Music
BBC SSO/Volkov: Tectonics
City Halls, Glasgow
Keith Bruce
four stars
THE two-day immersive experience that is Tectonics is now clearly an established part of many people’s musical year to judge by the attendance at 13 hours of challenging experimental music, co-curated by conductor Ilan Volkov and promoter Alasdair Campbell.
Other commitments meant my Saturday included only the first of the new works played by the BBC Scottish, while my Sunday was almost exclusively work featuring the orchestra. As Volkov told Kate Molleson on BBC Radio 3’s New Music Show (which will be broadcasting highlights this coming weekend), it is the involvement of the SSO, and the huge canvas it affords the composers, that makes the event distinct.

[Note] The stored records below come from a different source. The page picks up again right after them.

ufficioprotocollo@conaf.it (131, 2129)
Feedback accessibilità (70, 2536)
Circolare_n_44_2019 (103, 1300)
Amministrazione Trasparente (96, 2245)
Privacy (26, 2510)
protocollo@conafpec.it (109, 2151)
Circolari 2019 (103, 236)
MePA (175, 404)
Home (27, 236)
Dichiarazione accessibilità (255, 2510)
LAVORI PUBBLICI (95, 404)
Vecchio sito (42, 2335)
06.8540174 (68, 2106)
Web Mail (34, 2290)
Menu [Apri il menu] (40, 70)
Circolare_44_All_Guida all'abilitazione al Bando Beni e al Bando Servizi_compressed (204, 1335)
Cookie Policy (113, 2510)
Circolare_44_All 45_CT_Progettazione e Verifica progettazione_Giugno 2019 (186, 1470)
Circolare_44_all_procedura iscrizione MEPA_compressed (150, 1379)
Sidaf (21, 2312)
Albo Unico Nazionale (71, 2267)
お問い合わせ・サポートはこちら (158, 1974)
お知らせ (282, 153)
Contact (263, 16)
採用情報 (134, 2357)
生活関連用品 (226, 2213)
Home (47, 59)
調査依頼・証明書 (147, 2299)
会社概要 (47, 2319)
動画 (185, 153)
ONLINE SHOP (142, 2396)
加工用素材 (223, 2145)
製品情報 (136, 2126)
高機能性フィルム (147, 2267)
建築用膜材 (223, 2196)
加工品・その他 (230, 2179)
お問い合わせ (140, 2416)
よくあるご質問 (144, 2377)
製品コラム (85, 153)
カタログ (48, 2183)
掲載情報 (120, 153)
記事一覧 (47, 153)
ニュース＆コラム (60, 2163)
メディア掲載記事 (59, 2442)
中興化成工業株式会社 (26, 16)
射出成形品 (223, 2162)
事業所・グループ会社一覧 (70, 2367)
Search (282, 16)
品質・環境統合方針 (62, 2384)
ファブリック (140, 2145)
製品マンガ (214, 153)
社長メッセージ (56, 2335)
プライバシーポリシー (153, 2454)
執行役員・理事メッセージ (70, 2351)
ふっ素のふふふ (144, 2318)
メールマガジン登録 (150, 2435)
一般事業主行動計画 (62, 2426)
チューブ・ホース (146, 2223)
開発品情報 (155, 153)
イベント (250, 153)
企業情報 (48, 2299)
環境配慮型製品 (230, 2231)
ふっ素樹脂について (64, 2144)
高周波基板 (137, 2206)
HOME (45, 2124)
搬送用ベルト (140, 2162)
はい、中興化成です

Amsterdam-based Dundonian Genevieve Murphy made use of the winds, brass and percussion from the band alongside her own performance skills and Brighde Chaimbeul on small pipes in the weekend’s first world premiere, Calm In An Agitated World. With the composer making her entrance into the Old Fruitmarket pulling a length of recording tape over the play-back head of an old reel-to-reel machine before delivering her own narration, there was a lot going on in the piece, and whether it amounted to more than the sum of its parts as a piece of music is debatable, but it was certainly a memorable event.

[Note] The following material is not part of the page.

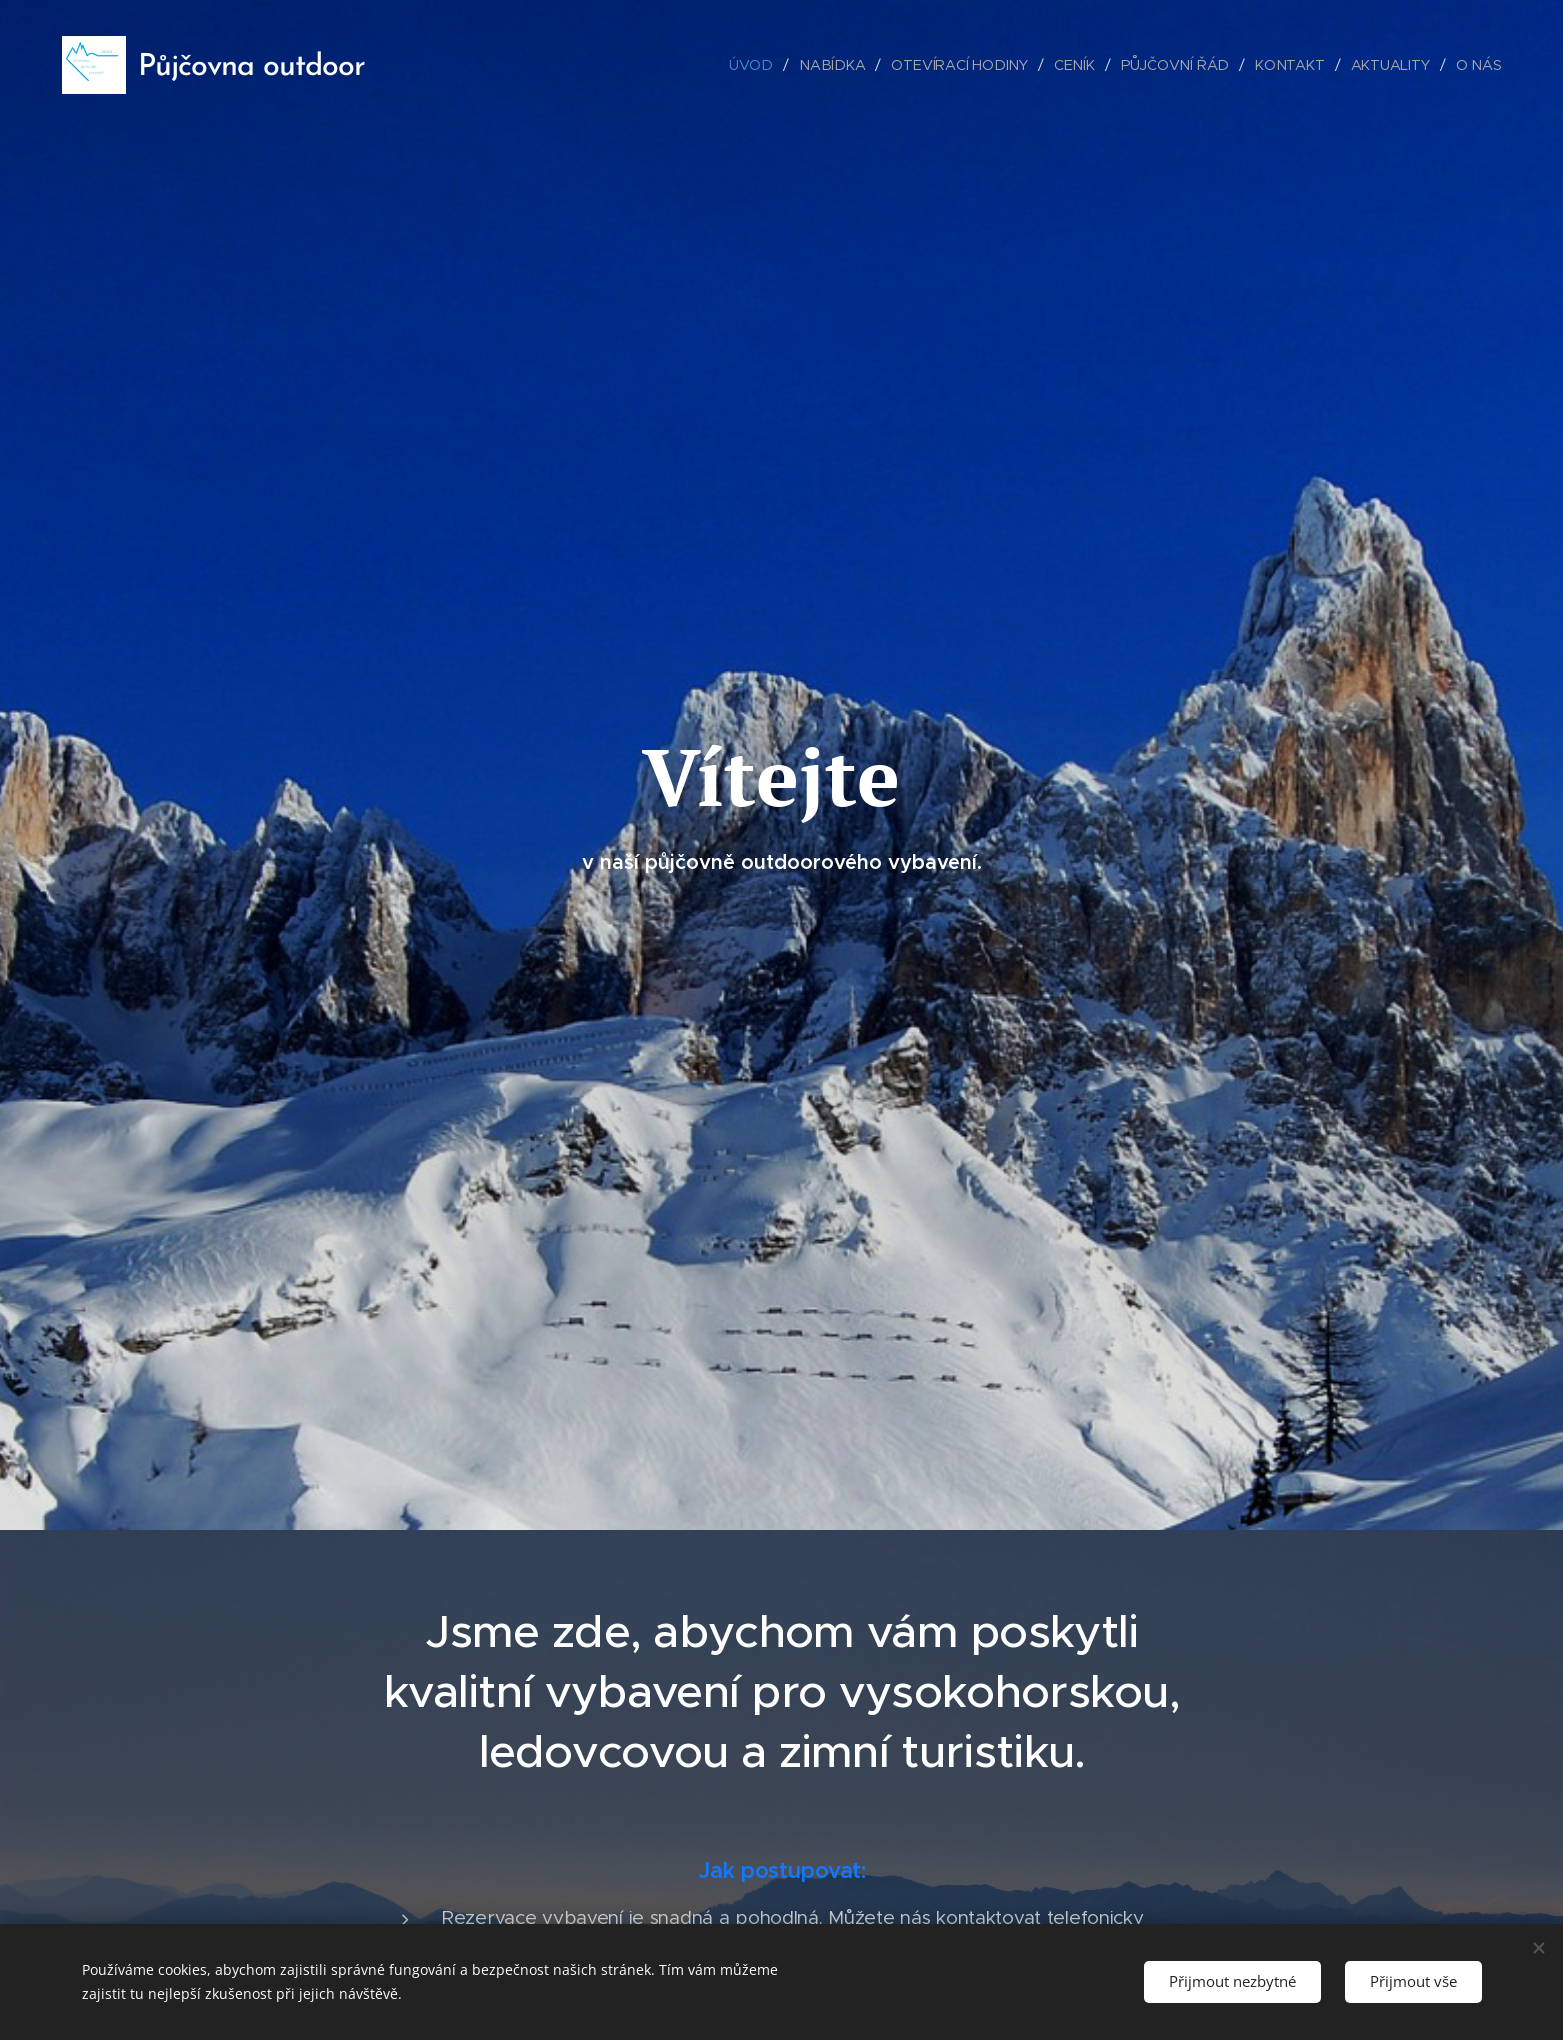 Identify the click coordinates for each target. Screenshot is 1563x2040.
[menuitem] (762, 65)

They same caveat might be attached to Juliana Hodkinson’s All Around, which fully colonised the Grand Hall, from the stage to the foyer, the following afternoon. A sequence of exchanges, with players in the balcony and roaming the aisles, it was as much about the environment as the notes. As the horns echoed one another in a possible nod to Wagner, and the string players rattled cups and saucers in a reference to more intimate chamber music, it was also about what an orchestra can do, though rarely all of it at once.
Mauro Lanza’s Experiments in the Revival of Organisms was perhaps, paradoxically, less experimental, but more musically successful - assured orchestral writing that began with small regular pulses of treble noise and worked through a fuller sound back to abstraction again.

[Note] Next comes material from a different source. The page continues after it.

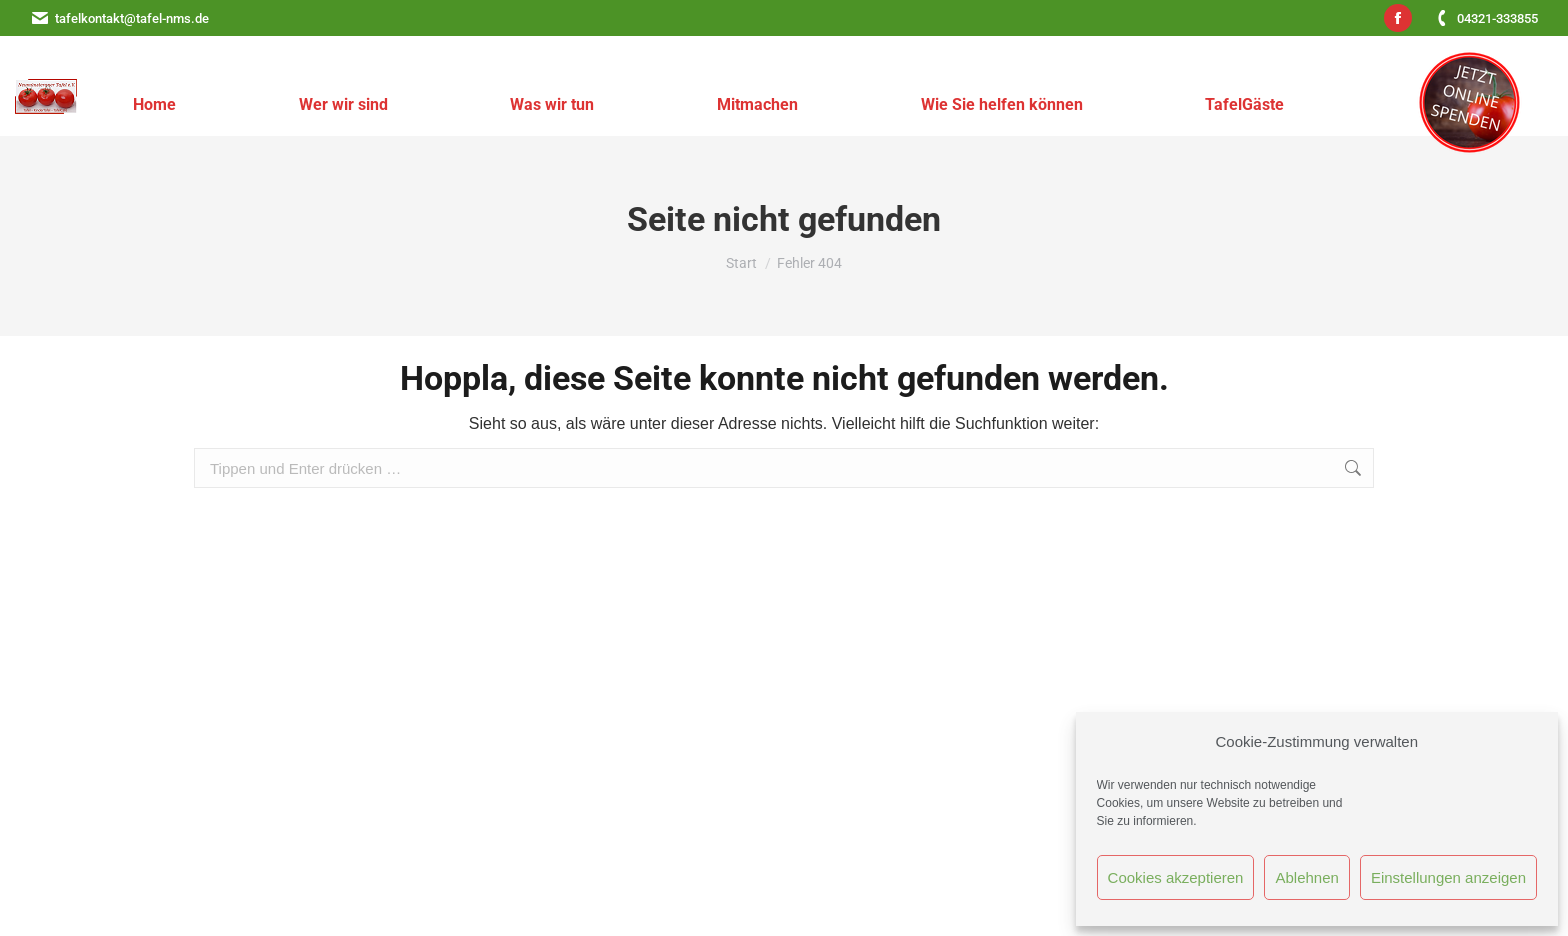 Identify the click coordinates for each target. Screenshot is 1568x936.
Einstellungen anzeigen (1448, 877)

The Sunday afternoon programme ended with the premiere of Martin Arnold’s The Gay Goshawk, with Angharad Davies and Sharron Kraus performing the source ballad underscored by Arnold’s environmental orchestration, in what live art would term a durational performance.
His fellow Canadian Sarah Davachi provided the rather pithier finale to Sunday’s orchestral bill of fare with her new work, Oscen. Here was an exploration of evolving tones and textures, learned from her work with keyboards and found sounds, applied to the luxury of a large ensemble of musicians with obvious depth of understanding to produce the most seductive results.